Pajak progresif apartemen bisa hantam penjualan

JAKARTA. Pemerintah lewat Kementerian Agraria dan Tata Ruang/Badan Pertanahan Nasional (Kementrian ATR) berencana mengenakan pajak progresifuntuk apartemen yang tidak dihuni.

Dokumen Kementerian Keuangan yang didapat KONTAN menyebut, pajak tinggi kelak tak hanya untuk tanah kepemilikan tanah dan lahan yang tidak dimanfaatkan seperti yang direncanakan sebelumnya oleh pemerintah, tetapi juga untuk pajak vacant apartemen yang tidak disewakan atau ditempati dan apartemen yang tidak laku terjual alias unitilized asset tax (UAT), serta pajak atas capital gain properti.

Namun demikian, kebijakan ini masih memerlukan pembahasan yang lebih lanjut. Direktur Eksekutif Center for Indonesia Taxation Analysis (CITA) Yustinus Prastowo menilai, kebijakan itu salah apabila pajak nantinya dibebankan kepada konsumen.

Pasalnya, hal ini kontraproduktif dengan kebijakan pelonggaran kredit untuk mendorong pertumbuhan. “Jangan dihantam di sisi demand,” katanya kepada KONTAN, Jumat (7/4).

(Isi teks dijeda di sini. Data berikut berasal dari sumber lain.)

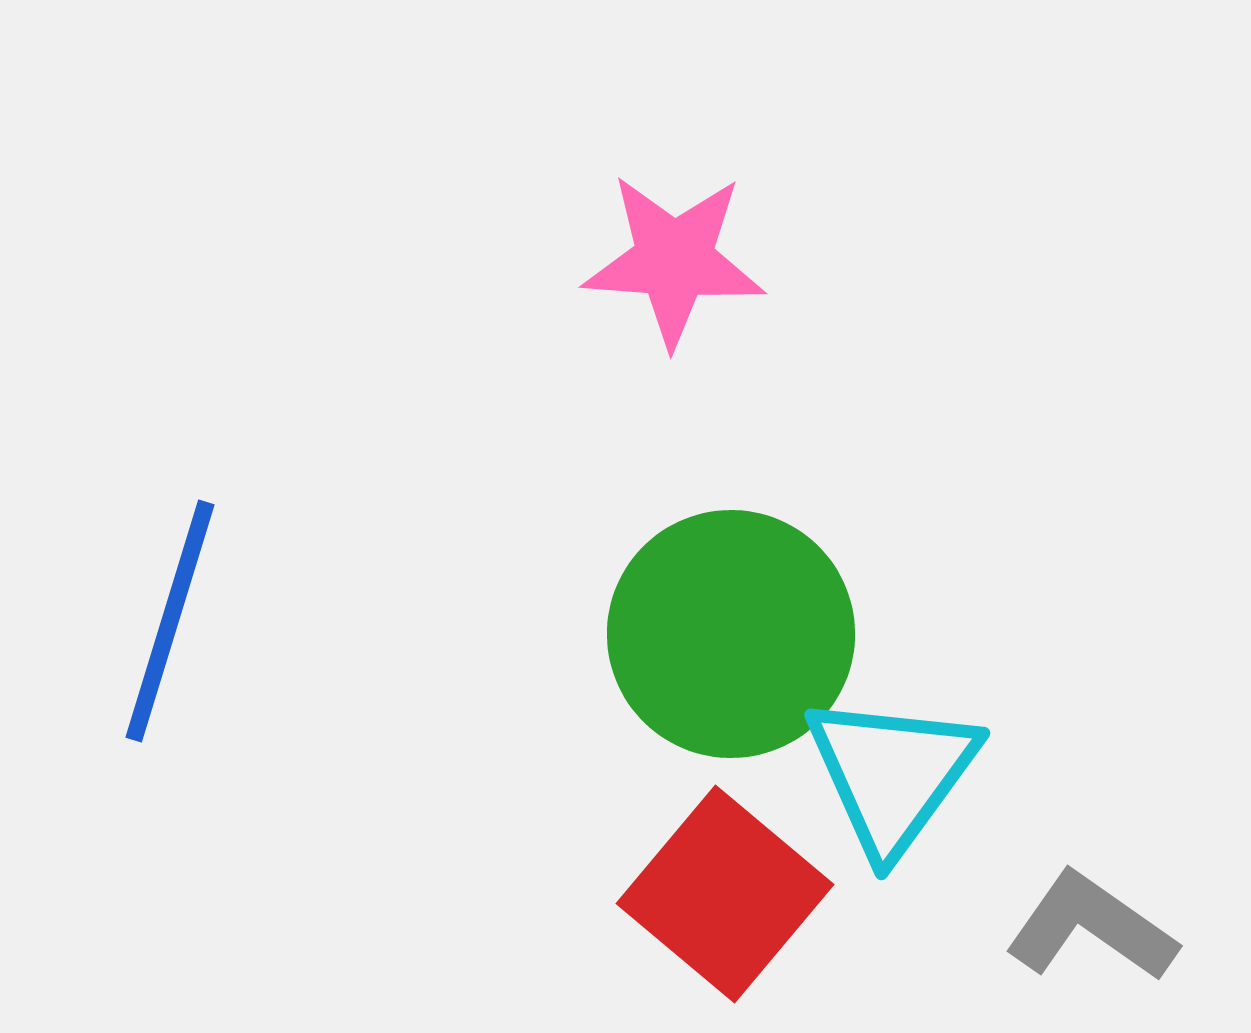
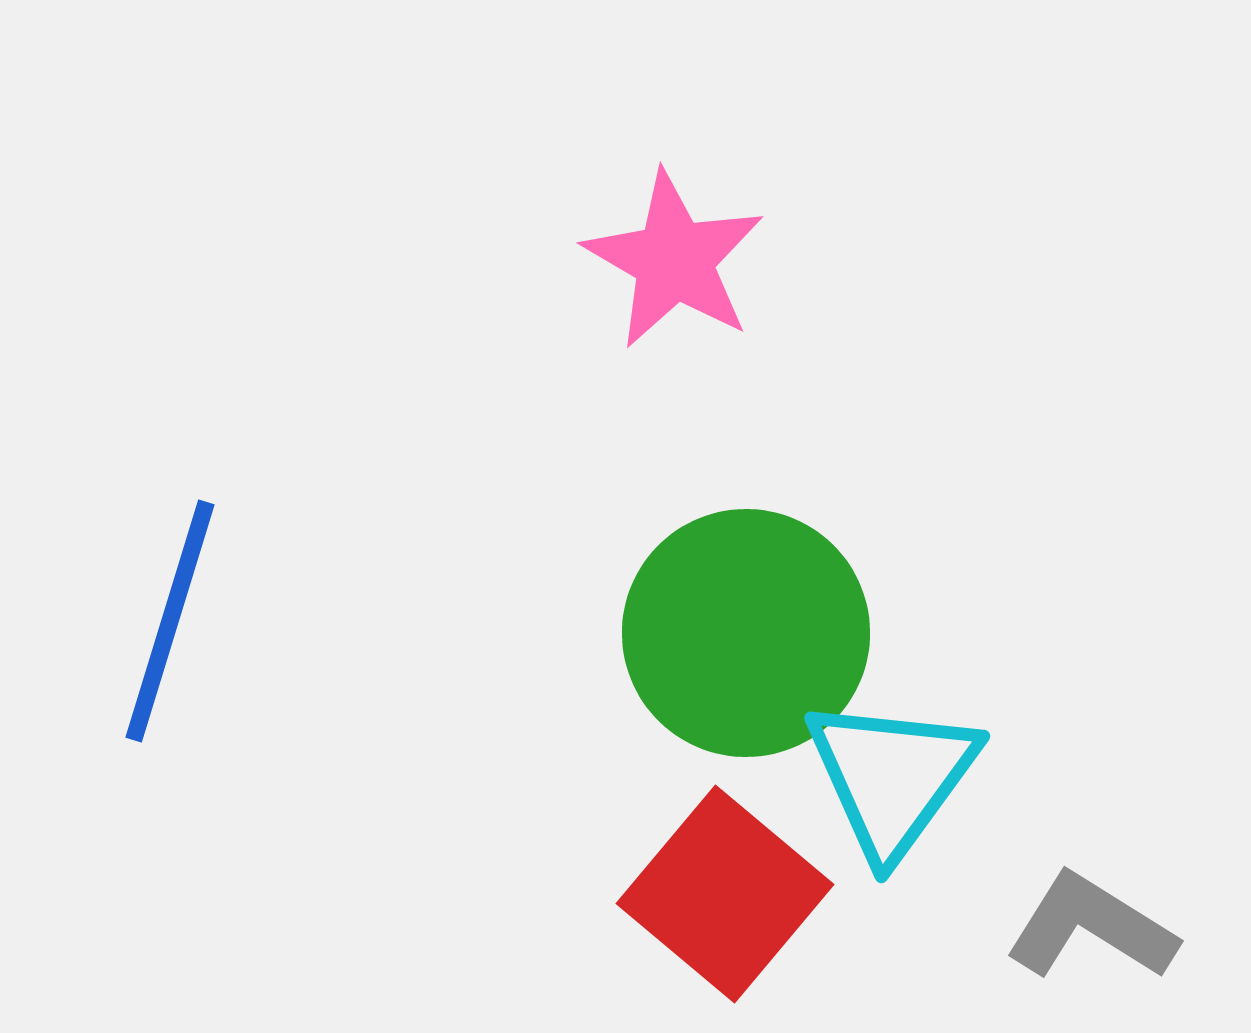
pink star: rotated 26 degrees clockwise
green circle: moved 15 px right, 1 px up
cyan triangle: moved 3 px down
gray L-shape: rotated 3 degrees counterclockwise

Yustinus berpendapat, bila pemerintah ingin menghindari adanya spekulan, opsi yang dapat dipertimbangkan adalan pemberian batasan. Misalnya, yang jual sebelum lima tahun dikenai pajak lebih tinggi. “Jadi yang didorong developer-nya, bukan konsumen dipenalti,” ucapnya.

Ia melanjutkan, untuk kebijakan penghindaran spekulan ini, pemerintah bisa mempertimbangkan opsi mengenakan hoarding land tax kepada investor atau pengembang.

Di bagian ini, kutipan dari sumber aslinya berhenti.